Le bus arrive, il y a une chauffeur et une sorte de steward qui hurle, siffle et crie «
Margao » et le nom de tous les villages où le bus va passer. Je monte, m'installe à l'avant avec mes deux gros sacs qui prennent beaucoup de place dans ce car très rustique, je suis le seul étranger.
A
Margao, la même scène, changement de véhicule, et à nouveau un type qui hurle, siffle et crie «
Palolem » et tous les noms de villages où le bus va passer, je me régale à regarder et écouter ce type qui passe ses journées entières à gueuler.
Dans les villages, le bus ne s' arrête quasiment pas, les passagers doivent le prendre en marche, et presque sauter pour en sortir.
Le voyage jusqu' à
Palolem m' a couté la maudite somme de 70 roupies (1 euro).
A peine descendu du bus, des gars me sautent dessus pour me proposer une chambre:
« - Hey my friend! Tu cherches une chambre? Tu veux quoi, cher, pas cher?
- Pas cher!
- J' en ai pour 500 roupies!
- Je t'ai dis, pas cher!
- Ok my friend, pas de problème, pour toi je te la fais à 400 roupies!
- 300!
- My friend, donne moi un peu plus, 350!
- 300!
- Ok my friend, suis moi! »
Il porte un maillot de foot avec un écusson « yin et yang », je lui demande:
« - C'est quoi ton maillot? » lui montrant l'écusson.
« - Çà my friend, c'est que je fume trop, c'est pour cacher les trous de boulettes! Tu veux quelque chose?
- Non merci! »
Je le suis, nous marchons le long de la plage, il tient à tout prix à porter mon sac, je pénètre dans le
San Francisco Camp. Dans la première hutte qu'il me présente, il n' y a même pas de ventilateur.
« - T'inquiètes pas my friend, je te le monte de suite.
- Non, je ne veux pas de cette chambre.
- Ok, je t'en montre une autre, mais c'est plus cher!
- Non, tu m'as dit 300, c'est 300.
- Ok, je te la fais à 300, mais tu dis pas le prix, car eux là, ils payent 500, et les russes 700.
- Marché conclu! »
Je prend place dans ma cabane violette, les toilettes et la douche ne sont pas terribles mais je suis à 100 mètres de la Mer d'
Oman. C'est la première fois depuis que je suis parti, que je ne dors pas dans un dortoir. Je vais rester dix jours ici.

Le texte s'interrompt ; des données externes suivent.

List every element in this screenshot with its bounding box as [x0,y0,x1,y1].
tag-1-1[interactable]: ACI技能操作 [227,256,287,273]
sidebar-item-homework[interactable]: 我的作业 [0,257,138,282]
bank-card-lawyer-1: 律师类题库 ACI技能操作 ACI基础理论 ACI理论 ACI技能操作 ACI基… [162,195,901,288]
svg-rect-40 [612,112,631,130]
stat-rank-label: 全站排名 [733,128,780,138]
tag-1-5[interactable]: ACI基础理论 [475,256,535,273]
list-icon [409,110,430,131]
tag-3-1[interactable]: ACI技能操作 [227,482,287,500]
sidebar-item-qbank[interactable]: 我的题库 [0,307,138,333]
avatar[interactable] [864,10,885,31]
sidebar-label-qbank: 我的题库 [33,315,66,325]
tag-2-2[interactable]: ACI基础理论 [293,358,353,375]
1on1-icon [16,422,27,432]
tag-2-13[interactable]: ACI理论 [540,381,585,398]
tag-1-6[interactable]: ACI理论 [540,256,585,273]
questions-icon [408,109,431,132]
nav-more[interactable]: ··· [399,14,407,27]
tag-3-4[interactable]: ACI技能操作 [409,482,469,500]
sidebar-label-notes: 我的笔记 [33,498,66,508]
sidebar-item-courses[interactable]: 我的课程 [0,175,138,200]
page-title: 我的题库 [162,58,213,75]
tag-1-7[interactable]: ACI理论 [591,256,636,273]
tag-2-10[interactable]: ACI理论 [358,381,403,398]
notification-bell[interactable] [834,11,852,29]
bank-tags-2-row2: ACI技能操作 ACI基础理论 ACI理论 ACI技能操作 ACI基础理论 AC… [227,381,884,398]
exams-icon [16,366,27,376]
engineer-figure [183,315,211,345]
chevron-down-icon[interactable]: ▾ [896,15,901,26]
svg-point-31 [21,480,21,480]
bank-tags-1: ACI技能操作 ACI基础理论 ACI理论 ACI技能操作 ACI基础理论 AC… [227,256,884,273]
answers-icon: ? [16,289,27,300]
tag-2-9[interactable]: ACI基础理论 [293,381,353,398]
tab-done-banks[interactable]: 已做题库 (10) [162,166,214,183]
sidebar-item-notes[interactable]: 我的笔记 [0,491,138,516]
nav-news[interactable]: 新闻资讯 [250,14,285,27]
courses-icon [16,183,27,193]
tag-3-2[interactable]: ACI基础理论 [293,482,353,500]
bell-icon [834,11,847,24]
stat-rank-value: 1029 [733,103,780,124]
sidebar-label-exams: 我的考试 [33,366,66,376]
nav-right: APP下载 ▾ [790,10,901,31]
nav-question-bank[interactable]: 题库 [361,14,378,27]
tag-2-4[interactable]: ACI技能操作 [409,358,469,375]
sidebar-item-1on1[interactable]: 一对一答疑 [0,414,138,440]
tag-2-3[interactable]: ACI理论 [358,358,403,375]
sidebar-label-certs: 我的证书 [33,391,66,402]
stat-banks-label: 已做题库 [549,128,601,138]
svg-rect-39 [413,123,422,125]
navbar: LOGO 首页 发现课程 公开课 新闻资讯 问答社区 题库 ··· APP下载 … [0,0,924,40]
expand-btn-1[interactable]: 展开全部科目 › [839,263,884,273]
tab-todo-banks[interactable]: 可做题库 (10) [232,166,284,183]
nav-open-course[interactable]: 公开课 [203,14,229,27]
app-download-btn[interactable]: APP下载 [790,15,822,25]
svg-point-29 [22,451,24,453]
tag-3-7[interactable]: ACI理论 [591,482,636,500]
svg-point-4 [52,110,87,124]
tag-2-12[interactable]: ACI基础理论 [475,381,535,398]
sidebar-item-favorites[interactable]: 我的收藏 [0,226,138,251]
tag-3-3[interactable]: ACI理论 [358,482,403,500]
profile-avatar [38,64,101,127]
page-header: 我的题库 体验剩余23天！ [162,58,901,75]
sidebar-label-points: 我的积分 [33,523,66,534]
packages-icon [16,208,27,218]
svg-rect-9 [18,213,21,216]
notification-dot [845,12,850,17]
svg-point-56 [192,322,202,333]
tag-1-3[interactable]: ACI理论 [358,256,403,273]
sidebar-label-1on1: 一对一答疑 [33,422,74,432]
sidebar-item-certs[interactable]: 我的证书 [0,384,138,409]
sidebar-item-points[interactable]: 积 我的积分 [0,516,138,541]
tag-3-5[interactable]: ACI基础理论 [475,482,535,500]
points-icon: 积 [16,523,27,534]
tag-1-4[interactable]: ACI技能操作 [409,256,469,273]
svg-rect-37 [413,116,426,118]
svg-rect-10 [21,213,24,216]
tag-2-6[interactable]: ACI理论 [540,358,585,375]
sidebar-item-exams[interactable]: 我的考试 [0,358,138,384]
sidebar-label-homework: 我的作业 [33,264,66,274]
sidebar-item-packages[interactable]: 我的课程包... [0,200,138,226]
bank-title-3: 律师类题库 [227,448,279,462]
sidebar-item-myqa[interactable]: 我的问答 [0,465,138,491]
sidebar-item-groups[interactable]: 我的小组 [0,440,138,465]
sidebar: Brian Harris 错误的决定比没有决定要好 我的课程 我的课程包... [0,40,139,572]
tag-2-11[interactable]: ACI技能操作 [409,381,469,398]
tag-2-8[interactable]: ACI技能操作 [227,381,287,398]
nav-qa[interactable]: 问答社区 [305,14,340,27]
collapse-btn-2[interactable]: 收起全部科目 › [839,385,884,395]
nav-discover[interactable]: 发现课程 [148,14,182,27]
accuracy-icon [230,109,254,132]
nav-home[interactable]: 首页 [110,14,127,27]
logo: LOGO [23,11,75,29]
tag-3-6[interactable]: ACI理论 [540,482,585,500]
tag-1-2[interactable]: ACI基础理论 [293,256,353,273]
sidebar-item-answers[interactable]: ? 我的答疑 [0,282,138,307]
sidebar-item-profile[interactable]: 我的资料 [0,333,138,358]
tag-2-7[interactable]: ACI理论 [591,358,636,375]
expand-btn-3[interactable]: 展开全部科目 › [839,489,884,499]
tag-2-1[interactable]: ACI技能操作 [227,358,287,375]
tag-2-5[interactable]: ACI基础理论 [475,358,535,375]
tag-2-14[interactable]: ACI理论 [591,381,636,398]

Les premiers jours, je profite du fait de me retrouver seul, car à
Anjuna je ne l'étais jamais, je lis, j'ai acheté l'Alchimiste traduit en anglais, c'est une bonne façon pour moi de tenter d'amadouer la langue de Shakespeare, j'écris continuellement, j'écoute de la musique, me baigne, bronze, le soir je sors boire un verre et me pose ensuite sur le sable pour jouer du ukulélé et fredonner mes airs préférés, je ne cherche pas à rencontrer des gens.
Mais curieusement, quand on essaye de s'échapper un peu, qu'on utilise des outils tels qu'un instrument de musique ou une caméra sur un trépied, ça les attire.
Ma première rencontre fut Emmanuel, un polonais, j'étais en train de jouer, il est arrivé à coté de moi et a crié d'une façon enthousiaste « UKULELE!!! », puis il est parti.
Il est revenu cinq minutes plus tard, me demandant s'il pouvait s'assoir.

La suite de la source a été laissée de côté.